While incorporating logs would be a natural complement to the other three telemetry signals included in Vispyr, the benefit did not outweigh the added complexity of accounting for the various forms of user log management and the lack of production-ready tooling in the OTel SDK. As such, we chose to omit logs for the current version of Vispyr.

The Observability Stack

Agent and Gateway Collectors

Deciding which collector to use for the telemetry pipeline was a choice between using the OTel collector directly from OpenTelemetry or Grafana Alloy, an open source vendor distribution of the OTel collector.

The initial choice was to use a vendor-agnostic solution, but OTel’s lack of profile support was a heavy trade-off.
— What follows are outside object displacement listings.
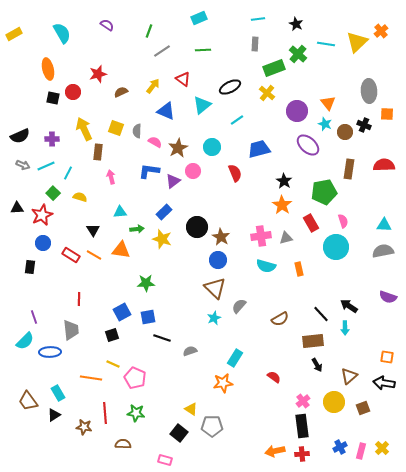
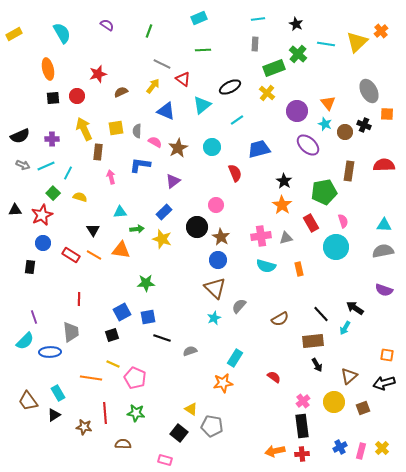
gray line at (162, 51): moved 13 px down; rotated 60 degrees clockwise
gray ellipse at (369, 91): rotated 25 degrees counterclockwise
red circle at (73, 92): moved 4 px right, 4 px down
black square at (53, 98): rotated 16 degrees counterclockwise
yellow square at (116, 128): rotated 28 degrees counterclockwise
brown rectangle at (349, 169): moved 2 px down
blue L-shape at (149, 171): moved 9 px left, 6 px up
pink circle at (193, 171): moved 23 px right, 34 px down
black triangle at (17, 208): moved 2 px left, 2 px down
purple semicircle at (388, 297): moved 4 px left, 7 px up
black arrow at (349, 306): moved 6 px right, 2 px down
cyan arrow at (345, 328): rotated 32 degrees clockwise
gray trapezoid at (71, 330): moved 2 px down
orange square at (387, 357): moved 2 px up
black arrow at (384, 383): rotated 25 degrees counterclockwise
gray pentagon at (212, 426): rotated 10 degrees clockwise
As mentioned previously, OTel lacks a production-ready profiler, and the profiles signal is still in development. Without an OTLP-compatible profile signal, sending profiles would require bypassing the agent-gateway telemetry pipeline. This would result in isolating profile data, increasing deployment complexity, and adding additional constraints when debugging issues between Vispyr components.
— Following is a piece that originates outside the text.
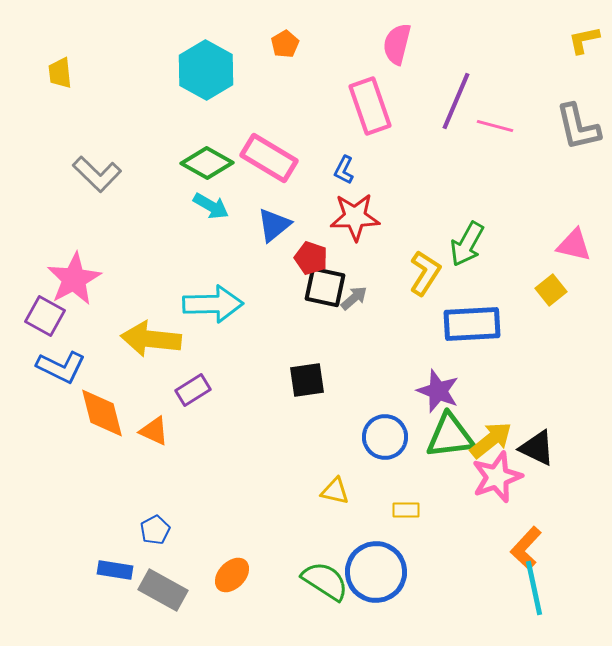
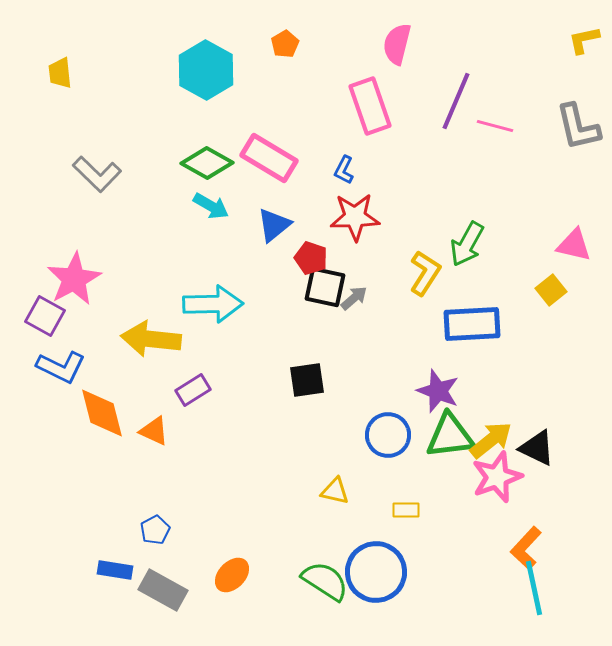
blue circle at (385, 437): moved 3 px right, 2 px up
Telemetry pipeline with profiles bypassing the OTel Agent and Gateway Collectors

The alternative was to replace both the agent and gateway collector with Grafana Alloy. Alloy offers support for Pyroscope, an open source continuous profiler which we chose to use for instrumentation and data storage (see below for the decision related to Pyroscope).
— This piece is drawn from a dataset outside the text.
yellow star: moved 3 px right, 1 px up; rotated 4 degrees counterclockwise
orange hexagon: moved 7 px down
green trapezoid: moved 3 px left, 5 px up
Telemetry pipeline with the Alloy Agent and Gateway Collectors processing profiles with all telemetry data

This allowed for a unified telemetry pipeline and simplified the connection between the agent collector and the Vispyr backend. The downside of this decision is that Alloy uses a different configuration format and custom collector components. Though these are specific to Alloy, the fact that this is an open-source tool based on the existing OTel collector was an appropriate compromise for deploying vendor-specific tooling over OTel. For this reason, we chose to use Alloy as both the Agent and Gateway collectors.

Continuous Profiler

Pyroscope vs Parca

For profiles, there were two open-source options considered: Parca by Polar Signals and Pyroscope. Parca is an eBPF-based system profiler and was the first tool we examined. It matched our goals for a simple to deploy instrumentation tool that required minimal customization of the user’s application. However, it being an eBPF-based profiler meant it came with the inherent limitations of eBPF tooling described previously, specifically the limitations around newer Linux kernels and lacking production-ready OTLP support. Additionally, Parca is designed as a self-contained tool with its own data storage and visualization components. While it does support connecting the data to Grafana, it does not support sending instrumentation data through our agent and gateway collectors. This tradeoff would reintroduce the data isolation issue described in the Agent & Gateway Collector decision above.

Our second option was Pyroscope, an open source profiler that is part of Grafana’s ecosystem and capable of sending telemetry through Grafana’s OTel-based collector Alloy. It also has an SDK for instrumentation. This meant we could deploy instrumentation for profiles along with all other telemetry data in a single step. However, in order to maintain a single pipeline, we were required to use Grafana Alloy and remove the OTel collector.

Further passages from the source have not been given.